It was, even by 2020 standards, a dizzying 24 hours in Canadian politics.
Trudeau cast the suspension — or prorogation — of Parliament as necessary, saying his 2019 agenda had become outdated in a world reshaped by the pandemic. He promised to use the time to craft an “ambitious” post-pandemic recovery plan that would address the “fundamental gaps” revealed during the health crisis.
But some opposition parties weren’t buying Trudeau’s rationale and said the suspension had a more nefarious intent: to impinge on parliamentary probes into an ethics controversy engulfing his government.
“Justin Trudeau is walking out on Canadians in the middle of a major health and economic crisis in a disgusting attempt to make Canadians forget about his corruption,” declared Andrew Scheer, interim leader of the Conservative Party. He accused the prime minister of orchestrating a “coverup.”
Jagmeet Singh, leader of the New Democratic Party, also weighed in.
“Canadians shouldn’t be forced to pay the price for Mr. Trudeau’s scandals,” Singh said.
Several parliamentary committees have been investigating the government’s decision to award a contract to run a $690 million student grant program to WE Charity, which has close ties to Trudeau and Morneau.
The Toronto-based charity and its for-profit arm had paid Trudeau’s mother and brother more than $320,000 to appear and speak at its events from 2016 to 2020, and it covered more than $150,000 of their expenses. Trudeau’s wife is a WE Charity “ambassador.”
In testimony before one of the committees last month, Morneau said he had hours earlier cut a check to the charity, which had employed one of his daughters, for more than $30,000 in travel expenses incurred during two trips with the group in 2017.
Canada’s independent ethics watchdog is investigating Trudeau and Morneau over alleged breaches of conflict-of-interest laws. Both have apologized for failing to recuse themselves from the cabinet discussions on the agreement, which was canceled amid the outcry.
This is the third such investigation involving Trudeau, and the ethics watchdog has twice found he violated conflict-of-interest laws.
Morneau said that he resigned because he did not intend to run in the next election and that it was time for a new finance minister to chart the country’s long-term economic recovery. Opposition lawmakers charged that he was Trudeau’s sacrificial lamb and that his resignation was tied to the ethics controversy.
Prorogation allows the government to start a new session of Parliament with a “speech from the throne” outlining a fresh agenda. Lawmakers keep their seats during the suspension, but all parliamentary business stops. Bills are terminated and inquiries halted.
There have been controversial uses of the procedural tool. In 2008, Prime Minister Stephen Harper, Trudeau’s predecessor, prorogued Parliament for nearly two months to avoid a confidence vote he was likely to lose. Until Tuesday, Trudeau had not used the tool. He pledged in 2015 not to do so “to avoid difficult political circumstances.”
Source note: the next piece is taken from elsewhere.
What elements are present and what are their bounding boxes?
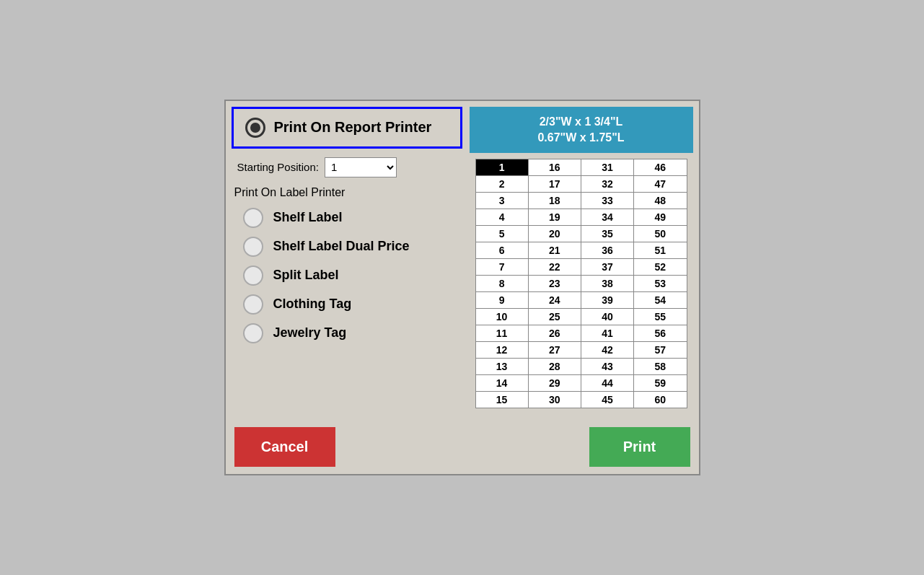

Under Trudeau’s plan, Parliament will be suspended until Sept. 23, two days after regular sittings were to resume, when there will be a new throne speech. He said he will force a confidence vote, which could trigger an election if the Liberals fail to win the support of at least one opposition party.
Daniel Béland, director of the Institute for the Study of Canada at McGill University, said Trudeau’s prorogation of Parliament is unlikely to be as controversial as Harper’s maneuver. But, he said, “the timing is political in nature” and the length of the suspension appears designed to thwart the probes.
Béland said Trudeau could have prorogued Parliament on Sept. 22, delivered a throne speech soon after and still sought a confidence vote, allowing the committees to work in the meantime.
Even Nathaniel Erskine-Smith, a lawmaker from Trudeau’s Liberal Party, agreed.
In a tweet, Erskine-Smith said he supported the “idea of a reset” and a confidence vote on the government’s agenda, but “while it’s not the end of the world to punt committee inquiries for a few weeks, the better response would have been to prorogue in mid-Sept to avoid that happening.”
Nik Nanos, a pollster, said the WE Charity affair has dented support for the Liberals, who were flying high because of their handling of the pandemic. The question, he said, is whether the prorogation will make things worse or turn the page on the controversy.
“For average Canadians, ‘Does my mom or dad have covid-19?’ or ‘Will I have a job?’ are much more important than the parliamentary rules that have been used by the Trudeau government in the short term,” Nanos said.
Béland noted that the opposition was combing through newly released documents related to the contract on Wednesday, looking for any hint of impropriety.
Trudeau’s move “could backfire,” he said. “But that’s the political calculation.”